Pulling the Dart aluminum heads had two pointers: 1) #3 was real clean, with absolutely no carbon (#5 was clean, but not as much, and 2) the head gasket had a tiny indication of leakage. A steel straight-edge showed the heads to be true, but the fantastic local head guy, Bob McCrae, took 7/1000's off the warped heads.
I am in the reassembly process, now, which is taking longer as parts get cleaned, polished and/or painted. The aluminum SR plenum looks incredible, after a professional polish, followed by ceramic clear paint. Film at 11 (it's not yet 10).
I painted the intake runners black and those crummy-cast stock valve covers wrinkle-flat-black. The alternator arm is being treated identical to the plenum, it being so visible.

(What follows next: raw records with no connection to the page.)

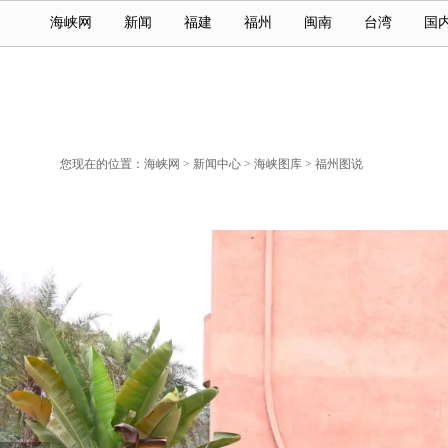
海峡网
新闻
福建
福州
闽南
台湾
国
您现在的位置：
海峡网
>
新闻中心
>
海峡图库
>
福州图说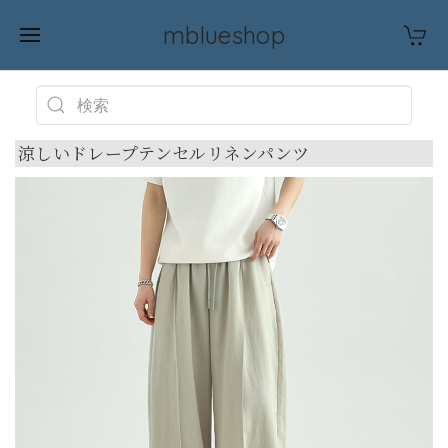
mblueshop
涼しいドレープテンセルリネンパンツ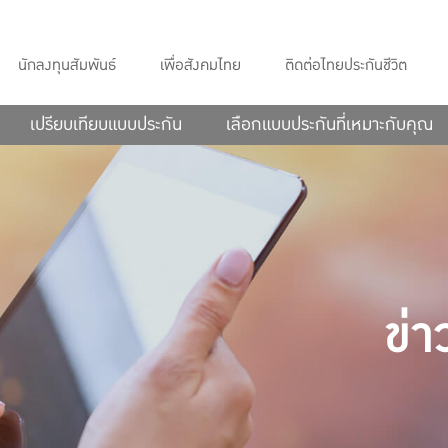
นักลงทุนสัมพันธ์
เพื่อสังคมไทย
ติดต่อไทยประกันชีวิต
เปรียบเทียบแบบประกัน
เลือกแบบประกันที่เหมาะกับคุณ
ข่า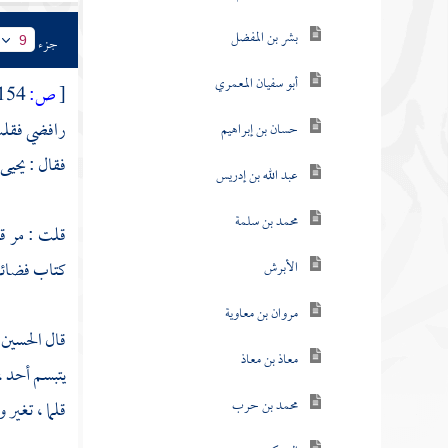
بشر بن المفضل
جزء
9
أبو سفيان المعمري
[
ص:
154 ]
رافضي فقل
حسان بن إبراهيم
فقال :
يحيى
عبد الله بن إدريس
محمد بن سلمة
قلت : مر ق
كتاب فضائل 
الأبرش
مروان بن معاوية
قال
الحسين 
معاذ بن معاذ
يتبسم أحد 
محمد بن حرب
قلما ، تغير 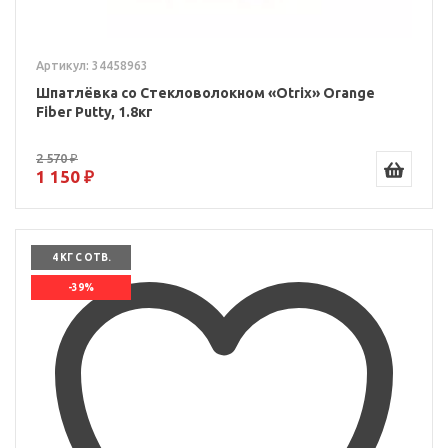
Артикул: 34458963
Шпатлёвка со Стекловолокном «Otrix» Orange
Fiber Putty, 1.8кг
2 570 ₽
1 150 ₽
4 КГ С ОТВ.
-39%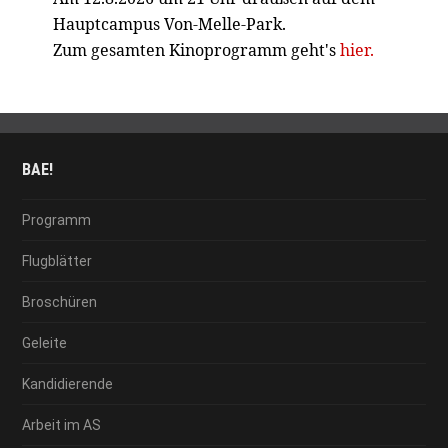
Hauptcampus Von-Melle-Park.
Zum gesamten Kinoprogramm geht's
hier.
BAE!
Programm
Flugblätter
Broschüren
Geleite
Kandidierende
Arbeit im AS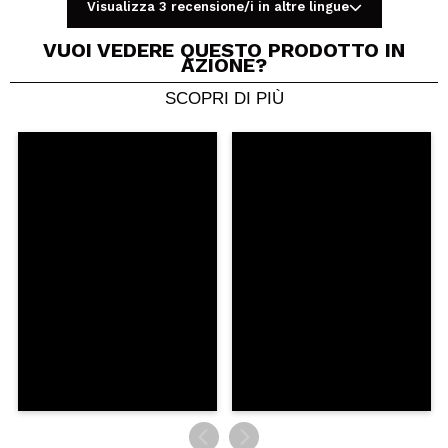
Visualizza 3 recensione/i in altre lingue
VUOI VEDERE QUESTO PRODOTTO IN
AZIONE?
SCOPRI DI PIÙ
Condividi un video o una foto
Il tuo video potrebbe essere il primo. Immaginalo...
Consiglieresti questo acquisto?
Si
No
5/5
INVIA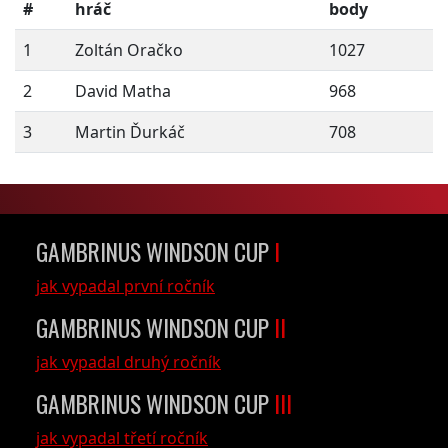
#
hráč
body
1
Zoltán Oračko
1027
2
David Matha
968
3
Martin Ďurkáč
708
GAMBRINUS WINDSON CUP
I
jak vypadal první ročník
GAMBRINUS WINDSON CUP
II
jak vypadal druhý ročník
GAMBRINUS WINDSON CUP
III
jak vypadal třetí ročník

Not much is visible under the SR and my style is less flash, but functionally attractive. I have a pal who is masterful at dressing up a car, especially under the hood, so Richard's input is helping me get a result I'd not otherwise realize.
Still waiting for the final pics of your car .
Me, too.
I have a photo that epitomizes, "you might be a redneck if", parts I and II. Hint: It takes a day to get the cured paint smell out of a convection oven whether shortie headers or valve covers! Hey, I love laughing and provide myself with ample material.
The shroud? I symmetrically trimmed it such that few will notice and hope that the hot start problem is also gone.